I checked the user permissions, the charset and collation, everything is ok.
I managed to narrow it down to a few IDs where it fails with SQL alchemy but works in IDE or CLI. However the underlying data has absolutely nothing different.

I've also tried to copy the query from the echo log and it works fine in IDE or CLI despite failing in SQLAlchemy python script.
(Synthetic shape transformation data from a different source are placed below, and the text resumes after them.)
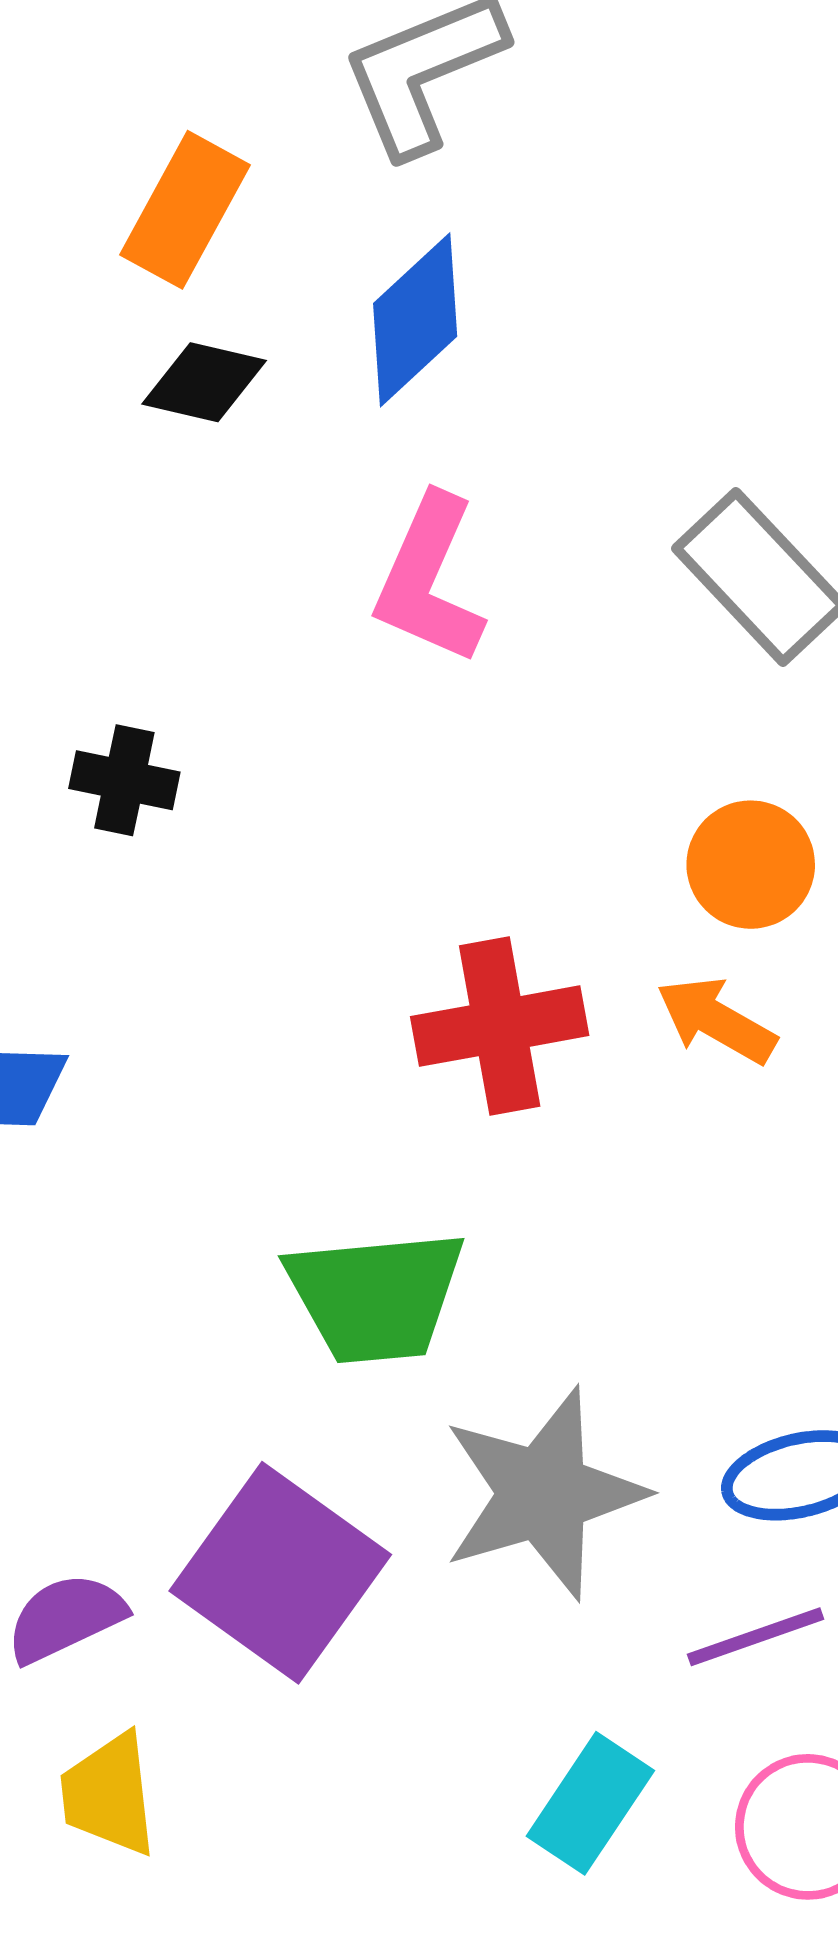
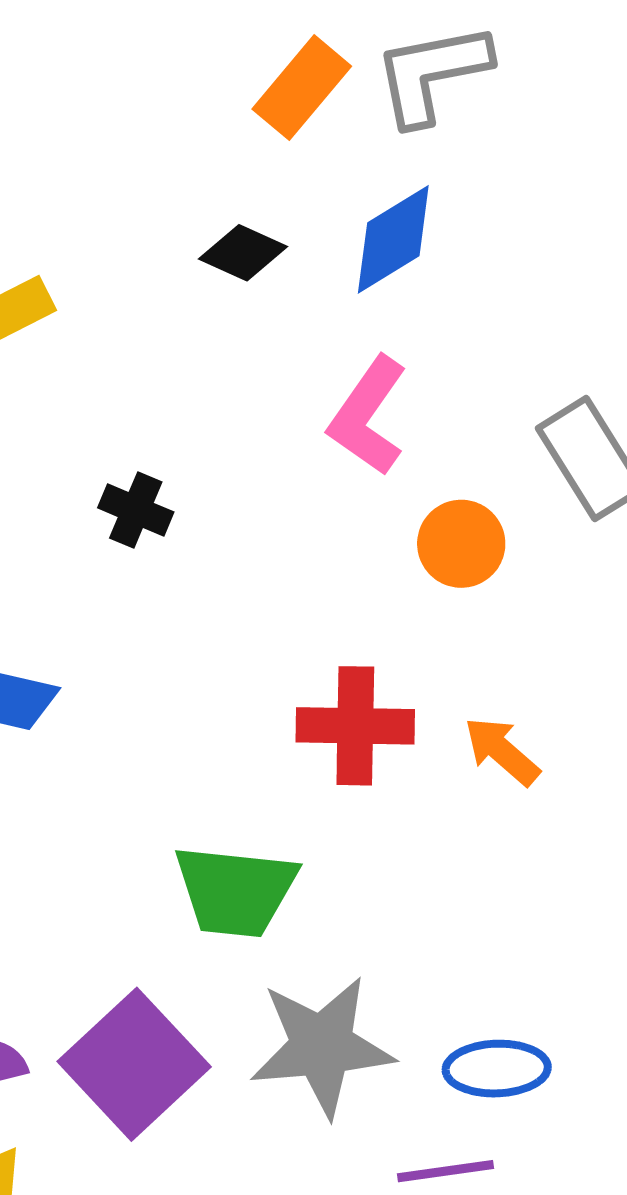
orange rectangle: (185, 210) -> (302, 88), moved
orange circle: (751, 865) -> (461, 544), moved

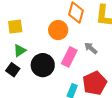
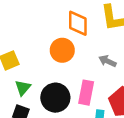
pink rectangle: (69, 57) -> (86, 93), moved

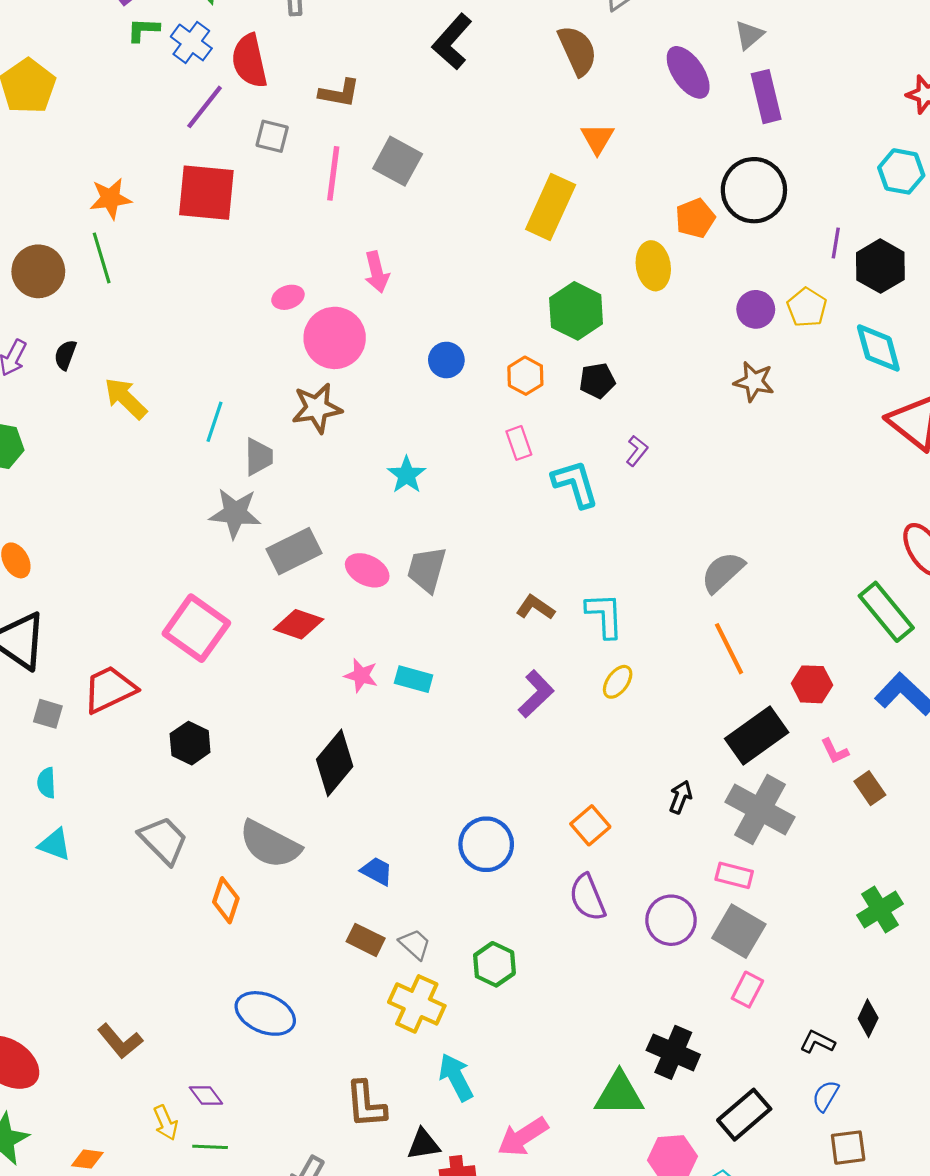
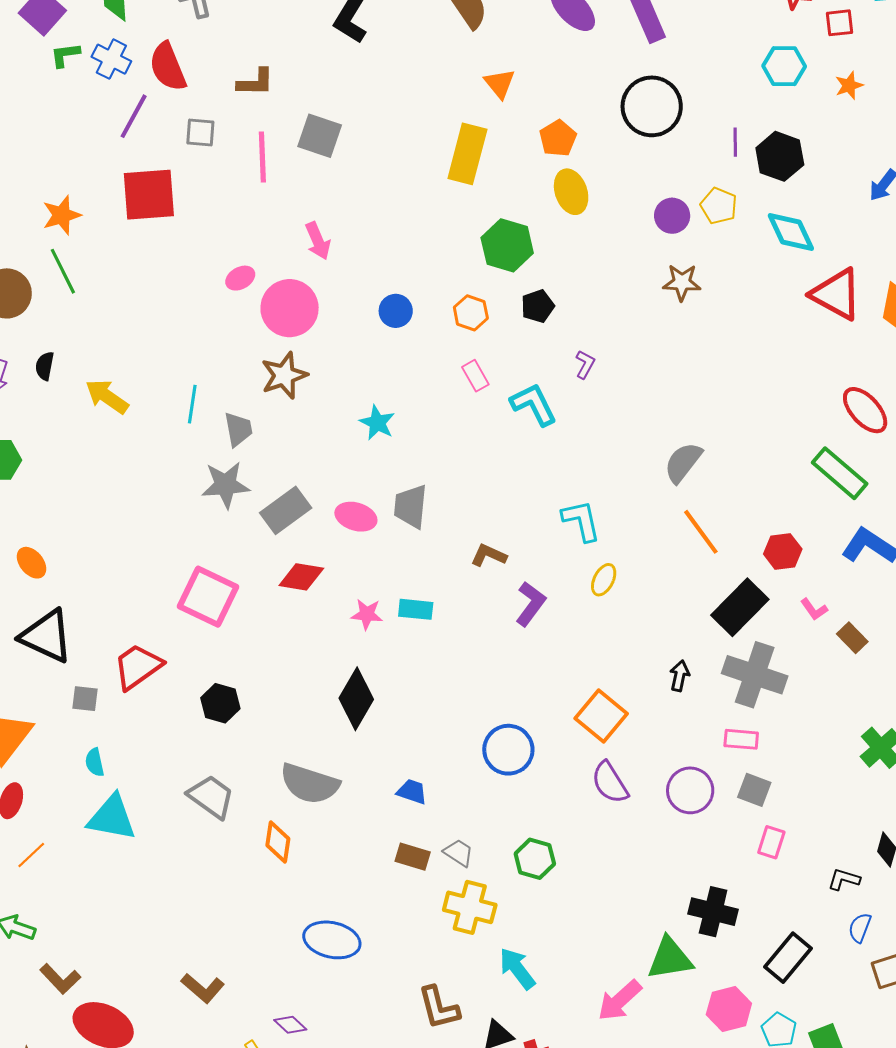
orange pentagon: (695, 218) -> (558, 138), moved
brown L-shape: (535, 607) -> (489, 555), moved
orange square: (590, 825) -> (601, 716), size x1.4
cyan triangle: (55, 844) -> (112, 818), size x1.6
gray square: (739, 931) -> (754, 790), size x0.7
pink arrow: (523, 1137) -> (620, 1000), moved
Please see below output logs, script with query:

import time
import sqlalchemy
from datetime import *
from sqlalchemy import create_engine, exc
from dateutil.parser import parse

connect_args = {'init_command':"SET @@collation_connection='utf8mb4_0900_ai_ci'"}
# instantiate db connection
eng = create_engine('mysql+mysqldb://xxxxxxx@localhost:3306/mydb?charset=utf8mb4', connect_args=connect_args, echo=True)


try:
    query = """UPDATE magic_users mu
        JOIN (
            SELECT
                min.user_id as user_id,
                (max.total_followers - min.total_followers) as progression
            FROM(
                select
                  user_id, measurement_date, total_followers
                from followers_totals ft
                where measurement_date = (
                    select max(measurement_date)
                    from followers_totals as f
                    where f.user_id = ft.user_id
                    and date_format(ft.measurement_date, '%%Y-%%m-%%d') >= date_format(date_sub(CURDATE(), interval 14 day), '%%Y-%%m-%%d'))
                 ) max
            JOIN (
                select
                user_id,measurement_date,total_followers
                from followers_totals ft
                where measurement_date = (
                    select min(measurement_date)
                    from followers_totals as f
                    where f.user_id = ft.user_id
                    and date_format(ft.measurement_date, '%%Y-%%m-%%d') >= date_format(date_sub(CURDATE(), interval 14 day), '%%Y-%%m-%%d'))
                 ) min
            ON max.user_id = min.user_id
            WHERE min.user_id = '43691' and max.user_id = '43691') progression
        ON progression.user_id = mu.user_id
        SET mu.followers_count_progress_14D = progression.progression
        WHERE progression.user_id is not null;"""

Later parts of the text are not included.